Le 27 octobre 2005, Zyed Benna et Bouna Traoré trouvent la mort à Clichy-sous-Bois en voulant échapper à la police. C’est le début d’un véritable soulèvement des quartiers populaires en France. S’ensuivent vingt-deux jours de révolte, qui font l’objet d’une surenchère politique et médiatique célébrant la réactivité de l’appareil répressif. Le ministre de la Justice Pascal Clément communique tous les jours sur le traitement judiciaire des émeutiers. Le 9 novembre, en visite au tribunal d’Évry, il demande aux magistrat⋅es de recourir à la comparution immédiate, mais surtout d’avoir une « politique de communication dynamique » :
« Je souhaite que les décisions les plus emblématiques, soit parce qu’elles sont sévères, soit parce qu’elles concernent des faits qui ont marqué nos concitoyens, soient systématiquement portées à la connaissance des médias et des élus. »
Le 14 novembre, il se vante dans une conférence de presse : 622 personnes ont été jugées en comparution immédiate ou le seront prochainement. En quinze jours, le tribunal de Bobigny en juge 115 à lui seul. Contrairement à ce qui est assené par le gouvernement depuis le début du mouvement, la plupart des prévenu.es n’ont aucun antécédent judiciaire, ils disposent d’un logement, parfois d’un travail, ils ont une famille — autant d’éléments censés normalement leur épargner la comparution immédiate, et à plus forte raison l’incarcération. Pourtant, le 23 novembre, sur l’ensemble du territoire, 422 personnes ont été condamnées à des peines de prison ferme, généralement entre six mois et un an.

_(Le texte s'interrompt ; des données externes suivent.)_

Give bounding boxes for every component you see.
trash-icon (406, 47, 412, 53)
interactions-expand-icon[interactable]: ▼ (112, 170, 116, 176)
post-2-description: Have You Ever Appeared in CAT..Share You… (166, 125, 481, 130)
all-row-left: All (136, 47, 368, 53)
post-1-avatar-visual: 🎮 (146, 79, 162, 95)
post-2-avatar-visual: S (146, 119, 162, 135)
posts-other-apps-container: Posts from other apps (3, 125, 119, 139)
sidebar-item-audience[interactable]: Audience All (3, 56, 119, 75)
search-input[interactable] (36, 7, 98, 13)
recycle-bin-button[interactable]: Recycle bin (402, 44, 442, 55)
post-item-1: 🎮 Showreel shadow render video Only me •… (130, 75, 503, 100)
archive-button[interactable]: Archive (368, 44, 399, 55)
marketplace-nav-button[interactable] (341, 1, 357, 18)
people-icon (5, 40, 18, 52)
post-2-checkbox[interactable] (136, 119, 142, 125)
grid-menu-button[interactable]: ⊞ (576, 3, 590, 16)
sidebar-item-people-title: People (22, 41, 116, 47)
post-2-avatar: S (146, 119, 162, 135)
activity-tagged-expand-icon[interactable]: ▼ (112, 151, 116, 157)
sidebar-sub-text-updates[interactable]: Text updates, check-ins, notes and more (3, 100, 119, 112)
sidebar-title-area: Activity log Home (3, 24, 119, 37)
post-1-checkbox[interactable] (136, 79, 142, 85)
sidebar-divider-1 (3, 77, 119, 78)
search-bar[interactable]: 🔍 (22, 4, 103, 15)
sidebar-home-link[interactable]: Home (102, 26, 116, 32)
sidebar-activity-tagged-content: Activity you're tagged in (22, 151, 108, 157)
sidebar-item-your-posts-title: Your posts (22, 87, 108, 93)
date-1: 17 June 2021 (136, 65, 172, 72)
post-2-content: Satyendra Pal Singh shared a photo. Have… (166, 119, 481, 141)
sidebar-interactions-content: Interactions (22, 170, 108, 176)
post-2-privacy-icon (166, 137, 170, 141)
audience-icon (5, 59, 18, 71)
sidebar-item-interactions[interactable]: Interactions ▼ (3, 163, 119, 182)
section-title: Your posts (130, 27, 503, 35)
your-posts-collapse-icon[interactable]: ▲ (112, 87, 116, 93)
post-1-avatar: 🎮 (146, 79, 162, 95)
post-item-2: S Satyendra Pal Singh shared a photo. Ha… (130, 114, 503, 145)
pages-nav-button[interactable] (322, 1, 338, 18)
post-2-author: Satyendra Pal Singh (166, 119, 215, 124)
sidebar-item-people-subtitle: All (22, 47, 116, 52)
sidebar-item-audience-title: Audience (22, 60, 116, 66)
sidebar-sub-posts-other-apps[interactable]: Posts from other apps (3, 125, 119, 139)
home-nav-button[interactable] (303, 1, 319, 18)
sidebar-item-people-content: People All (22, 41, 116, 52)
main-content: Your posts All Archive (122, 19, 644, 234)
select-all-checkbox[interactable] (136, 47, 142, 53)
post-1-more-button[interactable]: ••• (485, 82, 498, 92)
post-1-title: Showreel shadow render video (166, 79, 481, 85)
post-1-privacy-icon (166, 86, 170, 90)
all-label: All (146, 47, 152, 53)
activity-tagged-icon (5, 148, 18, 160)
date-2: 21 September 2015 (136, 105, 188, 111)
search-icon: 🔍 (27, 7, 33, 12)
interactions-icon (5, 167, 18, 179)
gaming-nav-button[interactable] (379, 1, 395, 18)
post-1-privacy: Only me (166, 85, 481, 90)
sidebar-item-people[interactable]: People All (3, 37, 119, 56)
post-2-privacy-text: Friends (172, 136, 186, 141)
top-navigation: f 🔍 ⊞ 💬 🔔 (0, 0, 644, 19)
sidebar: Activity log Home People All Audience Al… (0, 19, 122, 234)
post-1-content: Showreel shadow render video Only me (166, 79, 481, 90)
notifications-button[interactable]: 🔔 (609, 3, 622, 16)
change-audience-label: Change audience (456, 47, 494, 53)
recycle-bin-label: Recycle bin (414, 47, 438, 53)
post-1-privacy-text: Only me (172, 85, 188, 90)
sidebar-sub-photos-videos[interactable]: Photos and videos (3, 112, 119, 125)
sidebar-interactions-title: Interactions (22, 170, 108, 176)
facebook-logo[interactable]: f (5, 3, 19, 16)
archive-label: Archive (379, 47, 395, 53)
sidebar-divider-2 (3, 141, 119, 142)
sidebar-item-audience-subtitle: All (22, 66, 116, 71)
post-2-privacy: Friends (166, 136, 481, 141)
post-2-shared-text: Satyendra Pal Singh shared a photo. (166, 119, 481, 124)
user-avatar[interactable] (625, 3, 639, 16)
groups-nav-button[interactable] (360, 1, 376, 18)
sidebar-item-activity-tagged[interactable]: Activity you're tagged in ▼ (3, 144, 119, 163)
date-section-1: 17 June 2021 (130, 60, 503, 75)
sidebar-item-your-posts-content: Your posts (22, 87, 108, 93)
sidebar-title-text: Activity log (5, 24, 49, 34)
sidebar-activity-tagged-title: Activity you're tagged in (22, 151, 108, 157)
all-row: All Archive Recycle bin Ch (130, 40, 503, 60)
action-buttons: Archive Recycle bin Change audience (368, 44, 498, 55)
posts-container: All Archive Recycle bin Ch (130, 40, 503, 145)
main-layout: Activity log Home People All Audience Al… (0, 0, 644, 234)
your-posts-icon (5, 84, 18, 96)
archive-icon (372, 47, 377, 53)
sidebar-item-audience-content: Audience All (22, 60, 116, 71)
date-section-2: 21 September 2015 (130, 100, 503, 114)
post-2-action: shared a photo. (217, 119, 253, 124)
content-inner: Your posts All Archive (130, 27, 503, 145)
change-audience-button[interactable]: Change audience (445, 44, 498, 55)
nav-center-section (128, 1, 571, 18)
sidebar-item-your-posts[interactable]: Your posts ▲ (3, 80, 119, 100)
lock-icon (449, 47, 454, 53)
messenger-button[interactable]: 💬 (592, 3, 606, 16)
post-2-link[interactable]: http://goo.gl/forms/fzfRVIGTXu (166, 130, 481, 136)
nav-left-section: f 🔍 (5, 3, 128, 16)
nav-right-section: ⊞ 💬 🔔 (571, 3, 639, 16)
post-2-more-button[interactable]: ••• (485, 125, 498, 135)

En novembre 2005, la procédure de comparution immédiate démontre ainsi sa capacité à réprimer massivement, en temps réel, un mouvement social, tout en permettant au gouvernement de communiquer sur sa fermeté. Et une fois cette capacité bien établie, il s’agira par la suite de la mettre en œuvre dans de nouveaux contextes : luttes contre le « contrat première embauche » (CPE) dès l’année suivante, contre la « loi travail » en 2016, mouvement d’occupation des places Nuit debout la même année, à chaque mouvement social, le ministre transmet des consignes aux procureur⋅es, qui sont ses subordonné⋅es. Par le biais de circulaires, il leur demande d’utiliser la comparution immédiate pour une répression ferme. Le traitement judiciaire du mouvement des « gilets jaunes », entre novembre 2018 et fin 2019, en est un exemple marquant. Selon le bilan de la chancellerie, 3 100 « gilets jaunes » ont été condamné⋅es, dont un millier à des peines de quelques mois à trois ans de prison ferme. La procédure de comparution immédiate y a pris une bonne part.
En 2023, deux importants mouvements sociaux ont agité le pays : la lutte contre la réforme des retraites et les soulèvements des quartiers populaires après la mort de Nahel Merzouk. Si, dans les deux cas, la procédure de comparution immédiate a été mobilisée, le nombre de personnes à y avoir été envoyées et le taux d’incarcération sont très différents.
Le 16 mars, après deux mois d’importantes mobilisations contre le report de l’âge légal de départ à la retraite, le gouvernement décide de le faire passer en force en activant l’article 49.3 de la Constitution. Deux jours plus tard, le ministre de la Justice adresse une dépêche à ses procureur⋅es, les appelant à la fermeté. En un mois, plus d’une centaine de manifestant⋅es sont poursuivi⋅es devant les chambres de comparution immédiate. Si le recours à cette procédure expéditive est en soi une violence judiciaire, la plupart de ces manifestant⋅es échappent à l’incarcération. Certain⋅es magistrat⋅es ont tenu à s’en expliquer : à Toulouse par exemple, après le procès de cinq manifestant⋅es, la présidente a justifié les peines avec sursis par « le très bon profil » des prévenu⋅es : logement, insertion professionnelle ou études… (Lire Les manifestant⋅es contre la réforme des retraites en comparution immédiate, sur LaSellette.org.)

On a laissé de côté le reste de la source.